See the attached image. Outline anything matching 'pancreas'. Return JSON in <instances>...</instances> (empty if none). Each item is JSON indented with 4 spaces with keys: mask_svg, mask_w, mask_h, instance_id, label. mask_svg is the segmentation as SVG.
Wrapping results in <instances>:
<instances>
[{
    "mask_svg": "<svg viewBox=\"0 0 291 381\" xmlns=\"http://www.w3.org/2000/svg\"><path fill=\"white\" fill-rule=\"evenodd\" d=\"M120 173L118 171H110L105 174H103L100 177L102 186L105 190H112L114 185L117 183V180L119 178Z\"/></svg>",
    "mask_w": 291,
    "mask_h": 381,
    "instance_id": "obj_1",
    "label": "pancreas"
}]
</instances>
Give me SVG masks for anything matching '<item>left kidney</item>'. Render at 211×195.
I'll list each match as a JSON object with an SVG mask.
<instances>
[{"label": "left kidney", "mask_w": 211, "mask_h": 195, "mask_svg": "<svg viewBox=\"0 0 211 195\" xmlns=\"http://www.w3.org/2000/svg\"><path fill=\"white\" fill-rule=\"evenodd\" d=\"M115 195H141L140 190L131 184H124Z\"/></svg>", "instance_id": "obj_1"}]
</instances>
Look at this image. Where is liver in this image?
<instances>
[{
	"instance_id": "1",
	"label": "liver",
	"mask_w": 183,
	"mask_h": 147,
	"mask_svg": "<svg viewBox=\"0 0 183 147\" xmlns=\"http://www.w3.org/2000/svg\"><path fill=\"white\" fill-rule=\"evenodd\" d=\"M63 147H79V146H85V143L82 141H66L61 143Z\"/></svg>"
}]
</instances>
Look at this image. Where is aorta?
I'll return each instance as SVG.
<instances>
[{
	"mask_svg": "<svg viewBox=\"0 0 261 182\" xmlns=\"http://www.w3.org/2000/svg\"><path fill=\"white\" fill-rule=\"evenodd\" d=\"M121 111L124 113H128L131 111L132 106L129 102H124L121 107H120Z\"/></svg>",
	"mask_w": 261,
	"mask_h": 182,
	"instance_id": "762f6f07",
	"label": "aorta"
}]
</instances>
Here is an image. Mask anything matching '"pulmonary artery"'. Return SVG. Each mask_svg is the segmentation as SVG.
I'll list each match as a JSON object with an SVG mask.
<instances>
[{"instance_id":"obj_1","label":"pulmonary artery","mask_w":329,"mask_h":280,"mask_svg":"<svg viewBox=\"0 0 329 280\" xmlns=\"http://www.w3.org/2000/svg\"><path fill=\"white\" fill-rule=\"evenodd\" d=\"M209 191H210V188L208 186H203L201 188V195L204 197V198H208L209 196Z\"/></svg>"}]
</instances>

:: What this task involves ::
Each record above should be returned exactly as written.

:: Output of the task ::
See the attached image. Outline anything matching 'pancreas'. Return JSON in <instances>...</instances> (empty if none). Each item is JSON indented with 4 spaces with keys: mask_svg, mask_w, mask_h, instance_id, label. mask_svg is the segmentation as SVG.
Wrapping results in <instances>:
<instances>
[{
    "mask_svg": "<svg viewBox=\"0 0 291 381\" xmlns=\"http://www.w3.org/2000/svg\"><path fill=\"white\" fill-rule=\"evenodd\" d=\"M120 173L118 171H110L105 174H103L100 177L102 186L105 190H112L114 185L117 183V180L119 178Z\"/></svg>",
    "mask_w": 291,
    "mask_h": 381,
    "instance_id": "obj_1",
    "label": "pancreas"
}]
</instances>
Give me SVG masks for anything matching '<item>left kidney</item>'. Render at 211×195.
I'll list each match as a JSON object with an SVG mask.
<instances>
[{"label": "left kidney", "mask_w": 211, "mask_h": 195, "mask_svg": "<svg viewBox=\"0 0 211 195\" xmlns=\"http://www.w3.org/2000/svg\"><path fill=\"white\" fill-rule=\"evenodd\" d=\"M115 195H141L140 190L131 184H124Z\"/></svg>", "instance_id": "obj_1"}]
</instances>
Look at this image. Where is liver in this image?
<instances>
[{
	"instance_id": "1",
	"label": "liver",
	"mask_w": 183,
	"mask_h": 147,
	"mask_svg": "<svg viewBox=\"0 0 183 147\" xmlns=\"http://www.w3.org/2000/svg\"><path fill=\"white\" fill-rule=\"evenodd\" d=\"M63 147H79V146H85V143L82 141H66L61 143Z\"/></svg>"
}]
</instances>
Look at this image. Where is aorta?
I'll return each instance as SVG.
<instances>
[{
	"mask_svg": "<svg viewBox=\"0 0 261 182\" xmlns=\"http://www.w3.org/2000/svg\"><path fill=\"white\" fill-rule=\"evenodd\" d=\"M121 111L124 113H128L131 111L132 106L129 102H124L121 107H120Z\"/></svg>",
	"mask_w": 261,
	"mask_h": 182,
	"instance_id": "762f6f07",
	"label": "aorta"
}]
</instances>
Here is an image. Mask anything matching '"pulmonary artery"'. Return SVG. Each mask_svg is the segmentation as SVG.
I'll list each match as a JSON object with an SVG mask.
<instances>
[{"instance_id":"obj_1","label":"pulmonary artery","mask_w":329,"mask_h":280,"mask_svg":"<svg viewBox=\"0 0 329 280\" xmlns=\"http://www.w3.org/2000/svg\"><path fill=\"white\" fill-rule=\"evenodd\" d=\"M209 191H210V188L208 186H203L201 188V195L204 197V198H208L209 196Z\"/></svg>"}]
</instances>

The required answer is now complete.